However, often you are not that lucky, and you need to be more inventive in providing custom CSS selectors for search queries. Technically, these search queries are carried out PRIOR to those defined in the fixed kernel, thereby suggesting the name ``preferred selector'' or ``prefselector'' as a short form.\par
Once you think you have found the info in the website \href{https://en.wikipedia.org/wiki/HTML}{HTML} code\footnote{Note that {\plgname} queries code \textbf{after} the page has finished loading, possibly including effects of dynamically loaded scripts on the website's DOM. The static source code might hence not always be representative of the information that is available to the plugin. In other words, be sure to inspect the final DOM in case a CSS selector does not find the desired information.} and the corresponding CSS selector for, e.g., the author(s) of an article, refer to \App{app_prefselector} and to the \href{https://github.com/Langenscheiss/bibitnow/blob/master/extractors/prefselectors/0_EXAMPLE.js}{example file}
\pathbox{\gitdir/extractors/prefselectors/\exmpl}
in order to understand how to precisely link a CSS selector to a certain bibfield, which in this case would be \textit{citation\_authors}.\par
The basic procedure is to provide, as first argument, a CSS selector selecting the desired HTML element, and as second argument, an attribute of the selected element that should be read out and saved for the corresponding bibfield. You can add as many custom queries as you want, and each query can be further specified with several optional arguments next to the CSS selector and the attribute. For example, if you have found the author info in the two non-standard meta tags
\begin{center}
\lstset{language=Html,showstringspaces=false,backgroundcolor=\color{light-blue}}
\begin{lstlisting}
<meta name="bla_author" content="John Doe"></meta>
<meta name="bla_author" content="Jane Doe"></meta>
\end{lstlisting}
\end{center}
which are not recognized by the fixed kernel, you will have to add the property
\begin{center}
\lstset{language=javascript,showstringspaces=false,backgroundcolor=\color{light-blue}}
\begin{lstlisting}
citation_authors : [['meta[name="bla_author"]','content']]
\end{lstlisting}
\end{center}
that is, with CSS selector ``meta[name="bla\_author"]'' and attribute ``content'' (since the ``content'' attribute of the meta tags contains the data) to the JSON object \textit{prefselectorMsg} in the prefselector script file.\par
As explained in \App{app_bibfields_class} for the author bibfield, the extractor will select EVERY ELEMENT that is found using the specified prefselector string, and concatenates everything into a semicolon-separated list, as the main parser expects this format. So, if the above author information was instead given in a single tag such as
\begin{center}
\lstset{language=Html,showstringspaces=false,backgroundcolor=\color{light-blue}}
\begin{lstlisting}
<meta name="bla_author"
content="John Doe and Jane Doe"></meta>
\end{lstlisting}
\end{center}
you will first have to replace the ''and`` by a semicolon. This is one main reason why {\plgname} has preformatters, see \Sec{sec_5}.

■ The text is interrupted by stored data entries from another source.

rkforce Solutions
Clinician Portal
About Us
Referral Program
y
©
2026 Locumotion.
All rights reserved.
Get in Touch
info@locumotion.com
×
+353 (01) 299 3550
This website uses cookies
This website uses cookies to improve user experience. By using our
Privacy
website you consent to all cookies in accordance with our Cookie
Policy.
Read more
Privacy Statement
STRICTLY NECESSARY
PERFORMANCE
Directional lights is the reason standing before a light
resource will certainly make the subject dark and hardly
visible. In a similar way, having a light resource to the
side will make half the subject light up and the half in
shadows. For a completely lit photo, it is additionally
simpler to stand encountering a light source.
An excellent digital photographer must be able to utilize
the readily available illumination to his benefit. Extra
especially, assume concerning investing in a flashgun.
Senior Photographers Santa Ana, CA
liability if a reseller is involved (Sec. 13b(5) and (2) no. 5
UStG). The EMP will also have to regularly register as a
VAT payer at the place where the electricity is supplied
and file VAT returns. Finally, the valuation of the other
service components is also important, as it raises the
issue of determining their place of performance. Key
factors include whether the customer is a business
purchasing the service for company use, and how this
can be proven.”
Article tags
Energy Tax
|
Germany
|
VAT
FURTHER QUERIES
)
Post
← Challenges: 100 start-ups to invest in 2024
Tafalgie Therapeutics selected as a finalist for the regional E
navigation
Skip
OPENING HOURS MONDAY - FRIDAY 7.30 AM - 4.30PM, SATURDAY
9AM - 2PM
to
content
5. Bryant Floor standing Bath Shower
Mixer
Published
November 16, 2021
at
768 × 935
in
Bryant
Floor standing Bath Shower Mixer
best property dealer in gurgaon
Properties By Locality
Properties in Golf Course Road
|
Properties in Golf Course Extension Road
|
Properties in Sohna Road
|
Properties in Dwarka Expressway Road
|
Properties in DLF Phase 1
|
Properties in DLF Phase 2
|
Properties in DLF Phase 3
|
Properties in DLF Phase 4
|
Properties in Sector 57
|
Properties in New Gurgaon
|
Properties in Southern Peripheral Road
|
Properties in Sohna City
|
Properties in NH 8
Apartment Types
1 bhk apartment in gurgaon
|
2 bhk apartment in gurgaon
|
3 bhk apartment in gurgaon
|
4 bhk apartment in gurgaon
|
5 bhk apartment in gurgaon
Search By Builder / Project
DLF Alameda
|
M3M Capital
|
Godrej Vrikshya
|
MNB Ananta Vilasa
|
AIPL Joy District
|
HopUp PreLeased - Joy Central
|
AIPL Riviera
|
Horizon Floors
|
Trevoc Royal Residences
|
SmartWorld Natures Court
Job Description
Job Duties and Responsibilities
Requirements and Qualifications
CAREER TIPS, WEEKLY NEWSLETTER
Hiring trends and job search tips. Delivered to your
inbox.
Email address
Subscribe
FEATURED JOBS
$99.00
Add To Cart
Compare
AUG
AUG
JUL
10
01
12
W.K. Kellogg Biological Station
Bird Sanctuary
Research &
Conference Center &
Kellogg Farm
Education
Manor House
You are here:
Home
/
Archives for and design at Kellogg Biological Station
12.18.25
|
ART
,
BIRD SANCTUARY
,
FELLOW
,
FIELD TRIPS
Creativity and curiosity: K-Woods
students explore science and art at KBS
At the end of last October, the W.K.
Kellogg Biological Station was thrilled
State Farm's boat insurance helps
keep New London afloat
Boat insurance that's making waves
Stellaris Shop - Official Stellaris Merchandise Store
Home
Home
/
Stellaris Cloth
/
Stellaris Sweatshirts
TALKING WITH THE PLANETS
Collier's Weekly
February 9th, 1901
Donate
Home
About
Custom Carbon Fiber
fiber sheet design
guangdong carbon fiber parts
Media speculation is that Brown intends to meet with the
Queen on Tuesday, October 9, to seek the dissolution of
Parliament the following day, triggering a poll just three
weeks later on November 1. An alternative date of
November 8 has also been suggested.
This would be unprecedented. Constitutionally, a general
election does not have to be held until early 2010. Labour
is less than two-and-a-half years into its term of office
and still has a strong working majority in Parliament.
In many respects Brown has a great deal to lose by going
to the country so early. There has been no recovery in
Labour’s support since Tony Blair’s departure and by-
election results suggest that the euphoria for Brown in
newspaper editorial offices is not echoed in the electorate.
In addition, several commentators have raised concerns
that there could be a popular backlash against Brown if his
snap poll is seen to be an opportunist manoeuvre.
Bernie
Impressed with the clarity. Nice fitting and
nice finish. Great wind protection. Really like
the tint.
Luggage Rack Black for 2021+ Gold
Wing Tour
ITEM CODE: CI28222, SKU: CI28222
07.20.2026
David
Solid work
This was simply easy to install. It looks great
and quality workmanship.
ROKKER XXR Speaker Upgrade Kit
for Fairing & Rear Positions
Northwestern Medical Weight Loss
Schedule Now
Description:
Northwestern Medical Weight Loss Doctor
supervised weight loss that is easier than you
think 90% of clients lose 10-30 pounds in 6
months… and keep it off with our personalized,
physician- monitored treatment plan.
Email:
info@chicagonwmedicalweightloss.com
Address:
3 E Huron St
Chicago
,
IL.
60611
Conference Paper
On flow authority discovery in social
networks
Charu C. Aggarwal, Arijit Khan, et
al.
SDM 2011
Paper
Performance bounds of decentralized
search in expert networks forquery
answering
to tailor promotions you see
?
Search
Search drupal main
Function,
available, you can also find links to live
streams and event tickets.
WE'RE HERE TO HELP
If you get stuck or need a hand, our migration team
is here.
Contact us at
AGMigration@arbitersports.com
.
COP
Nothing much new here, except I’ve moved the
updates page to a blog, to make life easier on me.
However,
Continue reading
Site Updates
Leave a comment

The file \href{https://github.com/Langenscheiss/bibitnow/blob/master/extractors/prefselectors/0_EXAMPLE.js}{``\exmpl``} shows more examples of adding prefselectors. As a general rule, try to use CSS selectors which read the info in a robust way. Remember that websites change from time to time.
\section{Step 4 -- Parse a link for dynamic citation export if possible}\label{sec_4}
While not necessarily something for your first shot at writing a site adjuster, remember that a core functionality of {\plgname} is to communicate with the citation export/''Download citation``-button offered on abstract pages of most publishers/databases. In the absolute majority of all cases, these buttons are technically form submission buttons or simple file links, i.e., something that can be called with an \href{https://developer.mozilla.org/en-US/docs/Web/API/XMLHttpRequest}{XHR} to a specifically formatted URL.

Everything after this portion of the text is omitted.